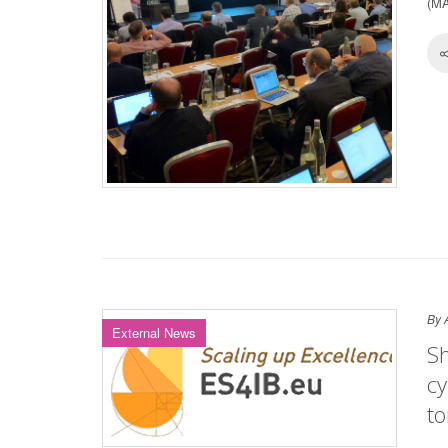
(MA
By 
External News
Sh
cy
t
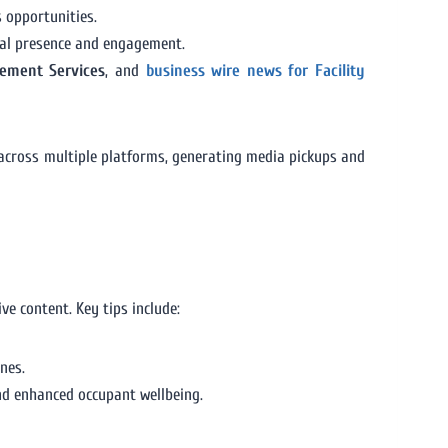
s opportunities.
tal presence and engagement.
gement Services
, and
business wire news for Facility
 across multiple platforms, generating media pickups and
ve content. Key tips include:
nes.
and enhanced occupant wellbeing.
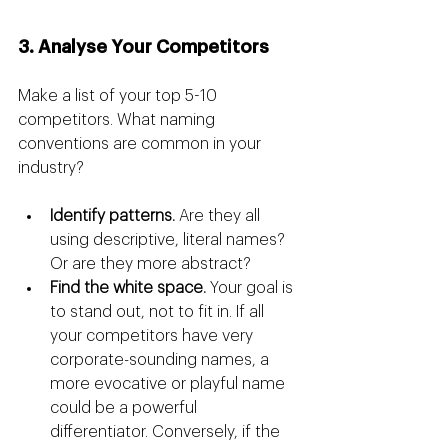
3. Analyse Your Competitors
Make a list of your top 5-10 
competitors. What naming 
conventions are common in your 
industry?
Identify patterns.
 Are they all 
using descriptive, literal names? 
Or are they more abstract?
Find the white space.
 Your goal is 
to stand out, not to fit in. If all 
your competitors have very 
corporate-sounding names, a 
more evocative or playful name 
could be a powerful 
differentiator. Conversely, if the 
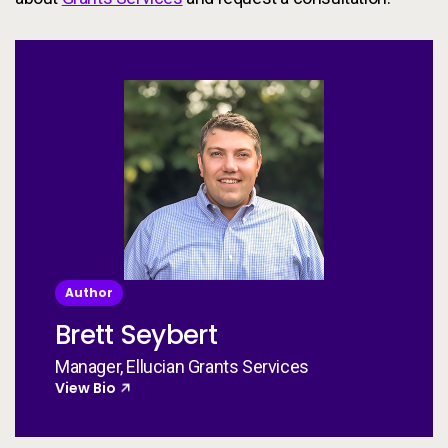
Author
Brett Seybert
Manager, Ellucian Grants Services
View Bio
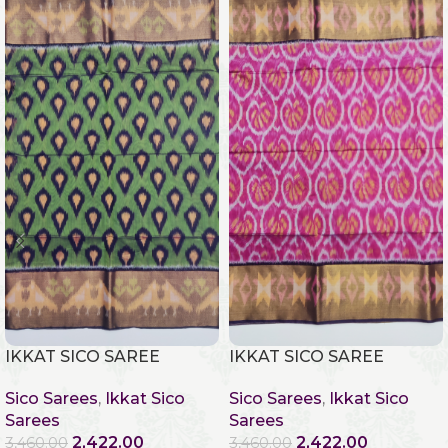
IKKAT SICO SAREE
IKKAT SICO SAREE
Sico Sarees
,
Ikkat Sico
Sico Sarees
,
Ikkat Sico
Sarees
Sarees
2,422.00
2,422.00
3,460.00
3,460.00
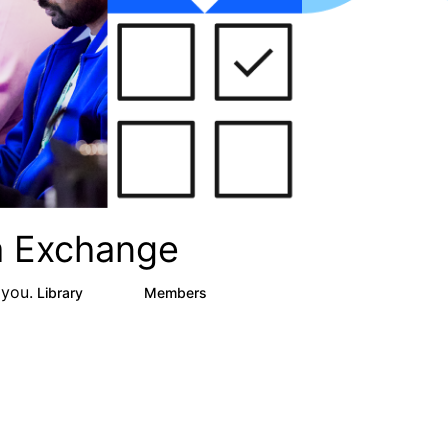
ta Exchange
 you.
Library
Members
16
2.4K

* * *

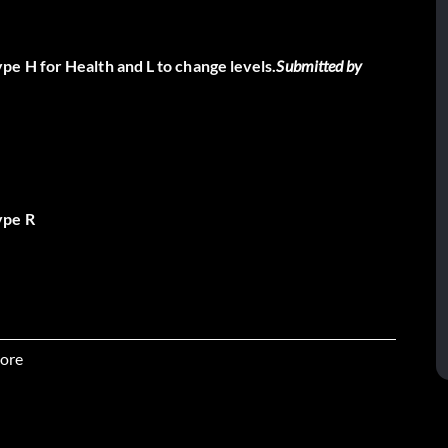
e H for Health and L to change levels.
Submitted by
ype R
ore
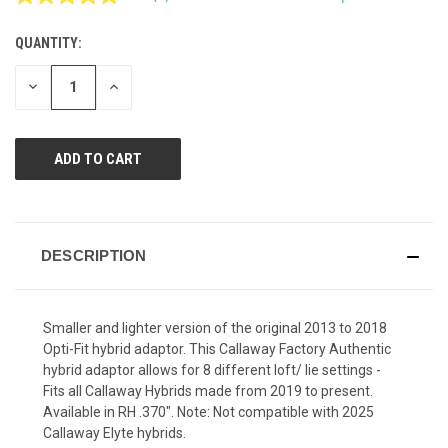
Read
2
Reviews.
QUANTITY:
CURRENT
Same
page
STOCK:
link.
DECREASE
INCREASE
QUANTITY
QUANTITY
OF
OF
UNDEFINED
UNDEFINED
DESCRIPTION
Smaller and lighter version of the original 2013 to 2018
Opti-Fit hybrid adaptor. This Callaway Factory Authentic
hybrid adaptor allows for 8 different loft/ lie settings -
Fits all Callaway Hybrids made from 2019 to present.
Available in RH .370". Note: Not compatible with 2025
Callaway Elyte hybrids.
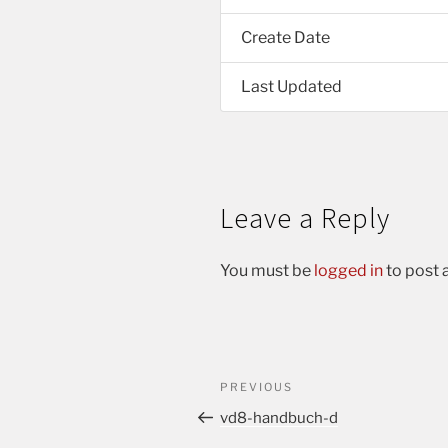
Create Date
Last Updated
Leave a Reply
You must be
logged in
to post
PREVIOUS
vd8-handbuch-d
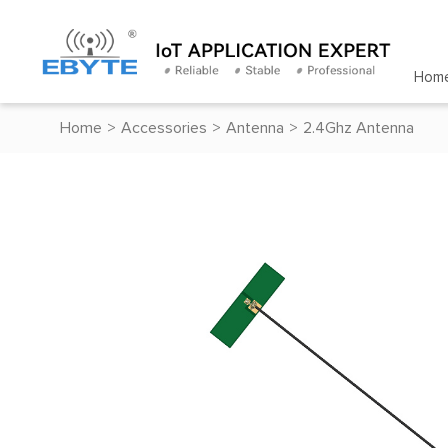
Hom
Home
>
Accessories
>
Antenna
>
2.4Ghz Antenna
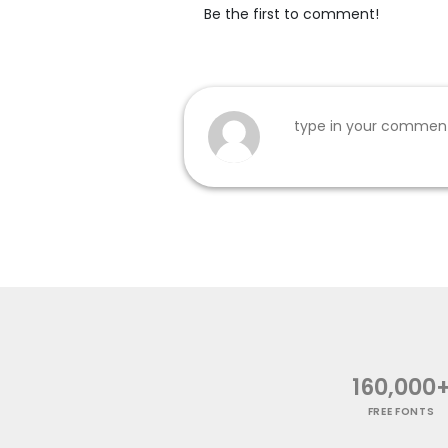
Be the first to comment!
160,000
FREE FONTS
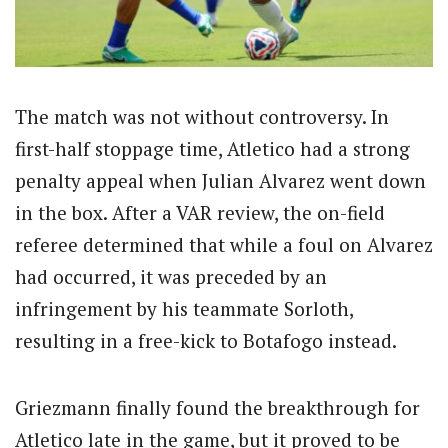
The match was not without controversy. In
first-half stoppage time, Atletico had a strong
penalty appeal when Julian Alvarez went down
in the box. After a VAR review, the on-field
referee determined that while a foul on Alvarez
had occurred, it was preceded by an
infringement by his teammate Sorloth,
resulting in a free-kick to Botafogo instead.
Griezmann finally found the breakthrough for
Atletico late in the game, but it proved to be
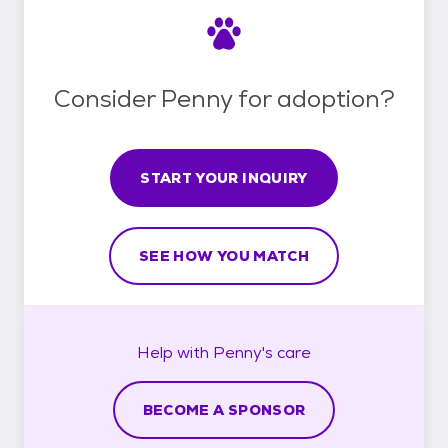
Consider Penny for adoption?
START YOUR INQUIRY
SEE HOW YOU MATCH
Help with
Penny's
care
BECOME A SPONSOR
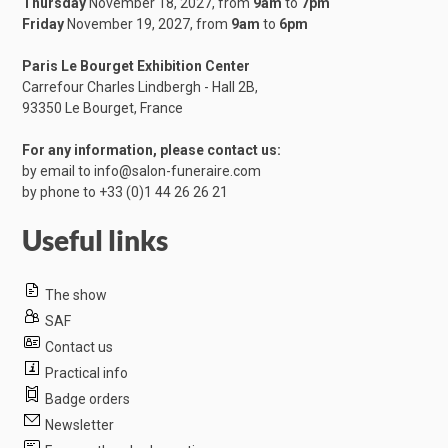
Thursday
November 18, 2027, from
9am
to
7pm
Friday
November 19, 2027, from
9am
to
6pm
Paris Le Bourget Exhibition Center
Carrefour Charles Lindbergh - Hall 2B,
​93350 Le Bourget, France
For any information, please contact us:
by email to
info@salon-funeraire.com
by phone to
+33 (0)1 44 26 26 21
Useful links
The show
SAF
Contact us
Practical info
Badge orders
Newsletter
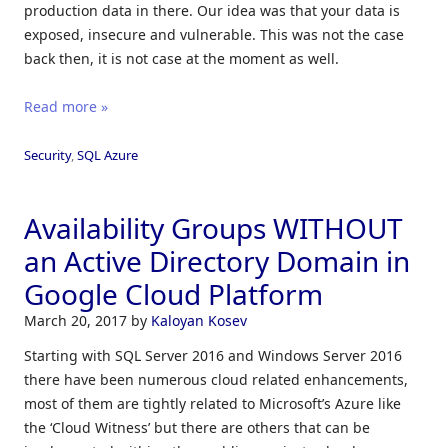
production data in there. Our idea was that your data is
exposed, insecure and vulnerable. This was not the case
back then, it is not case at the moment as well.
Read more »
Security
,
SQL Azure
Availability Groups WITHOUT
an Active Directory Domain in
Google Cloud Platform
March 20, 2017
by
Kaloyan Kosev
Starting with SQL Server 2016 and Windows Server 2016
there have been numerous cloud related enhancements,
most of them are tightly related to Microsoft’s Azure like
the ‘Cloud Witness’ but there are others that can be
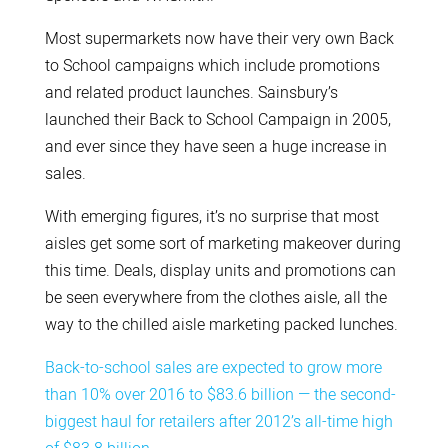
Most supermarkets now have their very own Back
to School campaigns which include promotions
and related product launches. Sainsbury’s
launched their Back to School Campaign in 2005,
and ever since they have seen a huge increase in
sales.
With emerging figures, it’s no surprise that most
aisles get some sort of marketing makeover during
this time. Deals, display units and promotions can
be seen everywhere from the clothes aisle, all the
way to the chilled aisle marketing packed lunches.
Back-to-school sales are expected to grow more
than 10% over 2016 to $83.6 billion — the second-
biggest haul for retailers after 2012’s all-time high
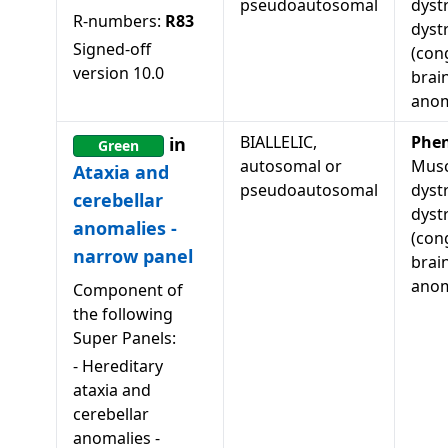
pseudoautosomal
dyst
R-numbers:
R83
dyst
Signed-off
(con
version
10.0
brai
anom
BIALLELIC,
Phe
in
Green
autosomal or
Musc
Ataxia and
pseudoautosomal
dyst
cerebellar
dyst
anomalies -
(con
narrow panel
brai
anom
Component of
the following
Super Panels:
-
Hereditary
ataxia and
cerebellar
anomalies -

TASK DIRECTIONS: How many of the lines in the data above carry the word "Alvarez"? Say the number and nothing else.

EXERCISE RESPONSE: 2